Slack: How to track MI Chatbot usage

To analyze user engagement with the MI Slack App, you can query necessary data from the respective database tables.  

MI Slack App usage information is recorded daily to the Metric Insights MySQL Database and contains the following information:

  1. Shown Tiles
  2. Daily Slack App usage
  3. User's feedback
  4. Parsed data from User requests 
  5. User requests
  6. Sharing events

NOTE

  • No data is logged for the day when no content has been posted to a Slack channel.
  • Emails are tracked for all users in a Slack channel, not only Metric Insights Users.

1. Connect to MySQL Database

To access MySQL Database, do the following:

  1. Connect to the server over SSH (you must be an admin with root rights)
  2. Run the Command-line Client and connect to the Database with mysql -D dashboard command  

2. Query the list of "MI Slack App" log tables

To see the list of tables:

  1. Use the show tables; command
show tables like 'slack_log%';

3. Track User Engagement

3.1. Shown Tiles

Tiles that are shown in the Slack channel are stored in the slack_log_answer table.
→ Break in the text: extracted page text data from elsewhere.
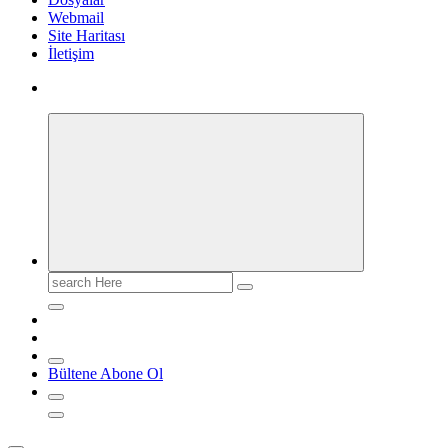
Webmail
Site Haritası
İletişim
Search
for:
Bültene Abone Ol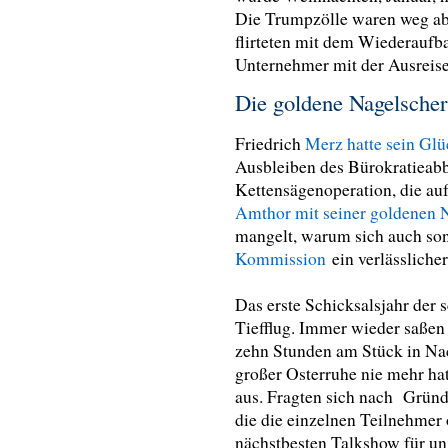
Die Trumpzölle waren weg ab
flirteten mit dem Wiederaufba
Unternehmer mit der Ausreis
Die goldene Nagelscher
Friedrich
Merz hatte sein Glü
Ausbleiben des Bürokratieabb
Kettensägenoperation, die auf
Amthor mit seiner goldenen 
mangelt, warum sich auch son
Kommission
ein verlässlicher
Das erste Schicksalsjahr der 
Tiefflug. Immer wieder saße
zehn Stunden am Stück in Nac
großer Osterruhe nie mehr hat
aus. Fragten sich nach Grü
die die einzelnen Teilnehmer 
nächstbesten Talkshow für un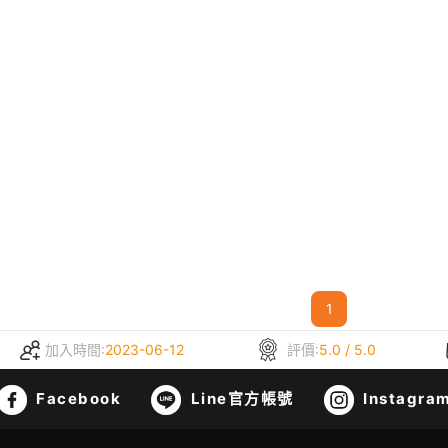
1
加入時間:
2023-06-12
評價:
5.0 / 5.0
Facebook
Line官方帳號
Instagra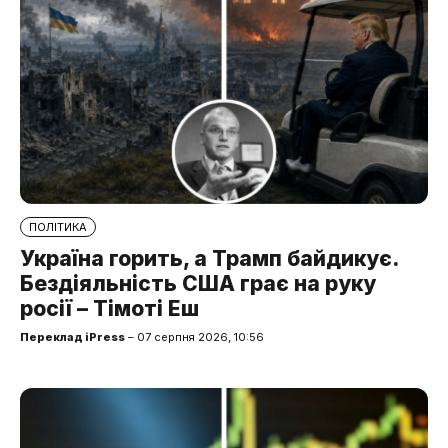
ПОЛІТИКА
Україна горить, а Трамп байдикує.
Бездіяльність США грає на руку
росії – Тімоті Еш
Переклад iPress
– 07 серпня 2026, 10:56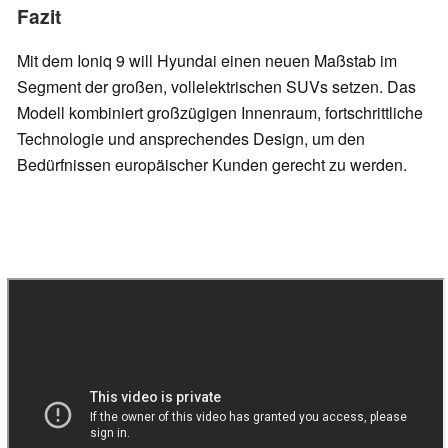
Fazit
Mit dem Ioniq 9 will Hyundai einen neuen Maßstab im
Segment der großen, vollelektrischen SUVs setzen. Das
Modell kombiniert großzügigen Innenraum, fortschrittliche
Technologie und ansprechendes Design, um den
Bedürfnissen europäischer Kunden gerecht zu werden.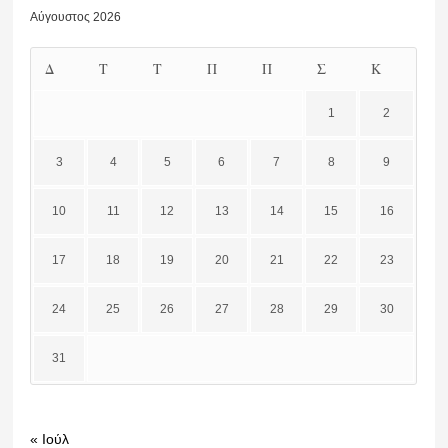
Αύγουστος 2026
Δ
Τ
Τ
Π
Π
Σ
Κ
1
2
3
4
5
6
7
8
9
10
11
12
13
14
15
16
17
18
19
20
21
22
23
24
25
26
27
28
29
30
31
« Ιούλ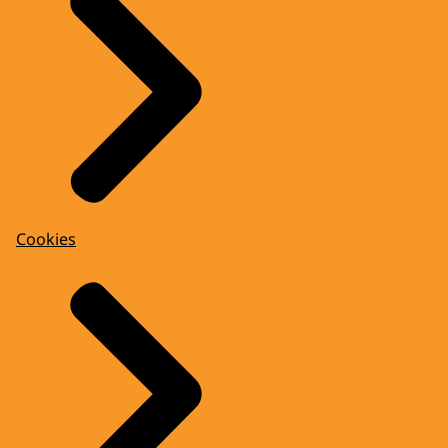
Cookies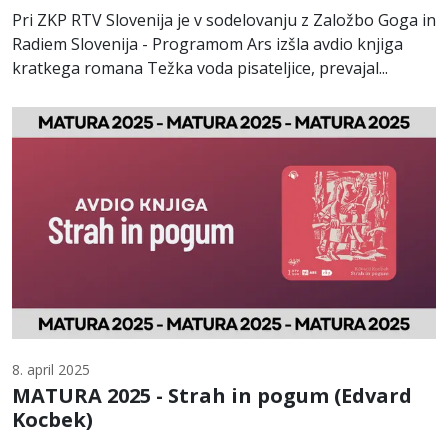
Pri ZKP RTV Slovenija je v sodelovanju z Založbo Goga in
Radiem Slovenija - Programom Ars izšla avdio knjiga
kratkega romana Težka voda pisateljice, prevajal...
8. april 2025
MATURA 2025 - Strah in pogum (Edvard
Kocbek)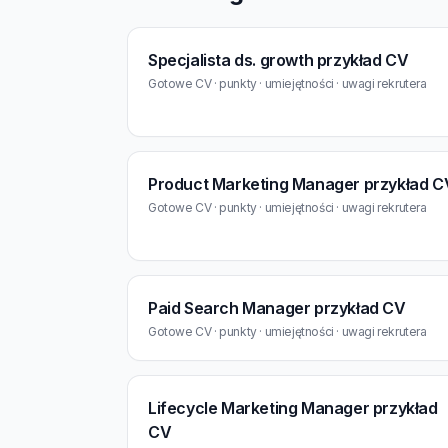
Specjalista ds. growth przykład CV
Gotowe CV · punkty · umiejętności · uwagi rekrutera
Product Marketing Manager przykład C
Gotowe CV · punkty · umiejętności · uwagi rekrutera
Paid Search Manager przykład CV
Gotowe CV · punkty · umiejętności · uwagi rekrutera
Lifecycle Marketing Manager przykład
CV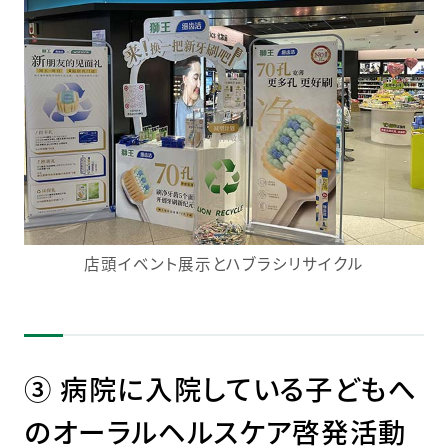
店頭イベント展示とハブラシリサイクル
③ 病院に入院している子どもへ
のオーラルヘルスケア啓発活動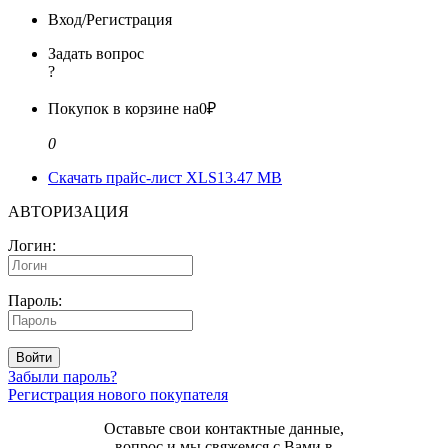
Вход/Регистрация
Задать вопрос
?
Покупок в корзине на
0₽
0
Скачать прайс-лист XLS
13.47 MB
АВТОРИЗАЦИЯ
Логин:
Пароль:
Войти
Забыли пароль?
Регистрация нового покупателя
Оставьте свои контактные данные,
вопрос и мы свяжемся с Вами в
Fields that can be queried from the table slack_log_answer:

  1. "id" – answer ID
  2. "question" – question ID ("id") from the table "slack_log_question"
  3. "name" – Tile name
  4. "tile_uniq_id" – Tile ID
3.2. Daily Slack App usage

Tiles that are shown in a Slack channel and users who have seen these Tiles are stored in the slack_log_daily_usage table.

Fields that can be queried from the table slack_log_daily_usage:

  1. "id" – unique identifier for the entity "daily usage"
  2. "created_at" – usage date (the date when the Tile has been shared)
  3. "user_email"– emails of Slack users who are in the channel
  4. "channel_name" – name of channel where result was shared/posted
3.3. User's feedback

User feedback on query results is stored in the slack_log_feedback table.

  • User comments are recorded when a User clicks the "Unexpected result?" button and enters feedback in the "Results feedback" pop-up.

Fields that can be queried from the table slack_log_feedback:

  1. "id" – feedback ID (User commentary ID)
  2. "question" – question ID ("id") from the table "slack_log_question"
  3. "answer" – answer ID ("id") from the table "slack_log_answer"
    • This value can be empty if User gives feedback on all of the Tiles shown to them by the MI Slack App, not a specific Tile.
  4. "text" – text of feedback
3.4. Parsed data from User requests

Data from User requests parsed by the NLU-service is stored in the slack_log_parsed_question table.

Fields that can be queried from the table slack_log_parsed_question:

  1. "id" – parsed question ID
  2. "question" – question ID  ("id") from the table "slack_log_question"
  3. "data" – User request parsed by the NLU-service
3.5. User requests

User requests are stored in the slack_log_question table.

All fields that can be queried from the table slack_log_question:

  1. "channel_name" – "DM" value means that the question was asked in a direct message with the MI Slack App
  2. "created_at" datetime when a question was asked
  3. "username"– username in Slack
  4. "question" – question that was asked in a Slack channel
  5. "id" – question ID
  6. "user_id" – user ID in Slack
  7. "channel_id" – Slack channel ID
  8. "event_id" – event is a User interaction with the MI Slack App that is recorded to the database

 

3.6. Sharing events

Sharing events are logged to the table slack_log_share_tile.

  • When a User clicks the "Share" button in a Slack channel, information about this event is logged to the corresponding database table.

Fields that can be queried from the table slack_log_share_tile:

  1. "id" – shared Tile ID
  2. "created_at" – share datetime
  3. "answer" – answer ID ("id") from the table "slack_log_answer"
  4. "channel_id" – channel ID in Slack
  5. "channel_name" – name of the channel where the query result (Tile) was shared
  6. "viewers" – count of Users in a channel when the Tile was shared

4. Create a Dataset in Metric Insights with Usage data

You can also build Datasets and elements in Metric Insights with User Engagement data fetched from the database tables.